> [What to work on]:
What should come back is the data below, word for word, minus any picture.

___ Recorded data ___

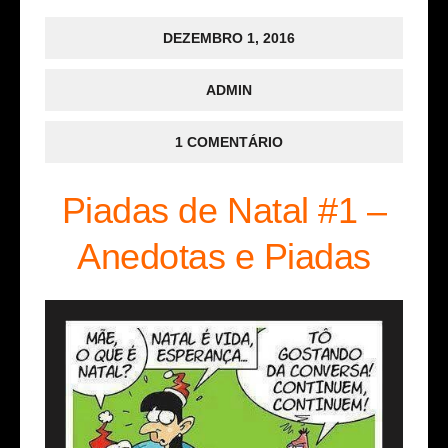
DEZEMBRO 1, 2016
ADMIN
1 COMENTÁRIO
Piadas de Natal #1 –
Anedotas e Piadas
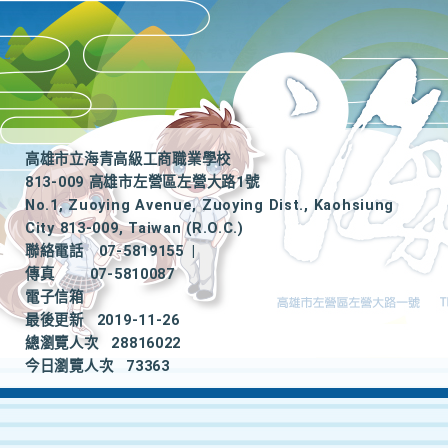
高雄市立海青高級工商職業學校
813-009 高雄市左營區左營大路1號
No.1, Zuoying Avenue, Zuoying Dist., Kaohsiung
City 813-009, Taiwan (R.O.C.)
聯絡電話
07-5819155
|
傳真
07-5810087
電子信箱
最後更新
2019-11-26
總瀏覽人次
28816022
今日瀏覽人次
73363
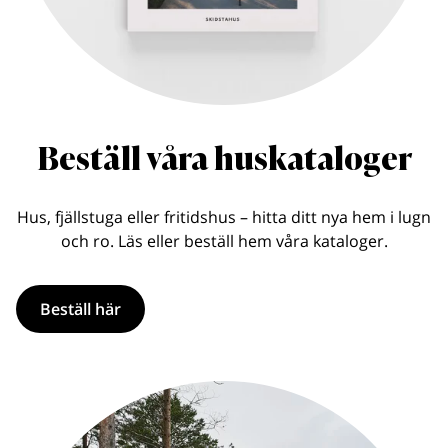
Beställ våra huskataloger
Hus, fjällstuga eller fritidshus – hitta ditt nya hem i lugn
och ro. Läs eller beställ hem våra kataloger.
Beställ här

___

> [Written reply]:
DEZEMBRO 1, 2016
ADMIN
1 COMENTÁRIO
Piadas de Natal #1 –
Anedotas e Piadas
高雄市立海青高級工商職業學校
813-009 高雄市左營區左營大路1號
No.1, Zuoying Avenue, Zuoying Dist., Kaohsiung
City 813-009, Taiwan (R.O.C.)
聯絡電話
07-5819155
|
傳真
07-5810087
電子信箱
最後更新
2019-11-26
總瀏覽人次
28816022
今日瀏覽人次
73363
Beställ våra huskataloger
Hus, fjällstuga eller fritidshus – hitta ditt nya hem i lugn
och ro. Läs eller beställ hem våra kataloger.
Beställ här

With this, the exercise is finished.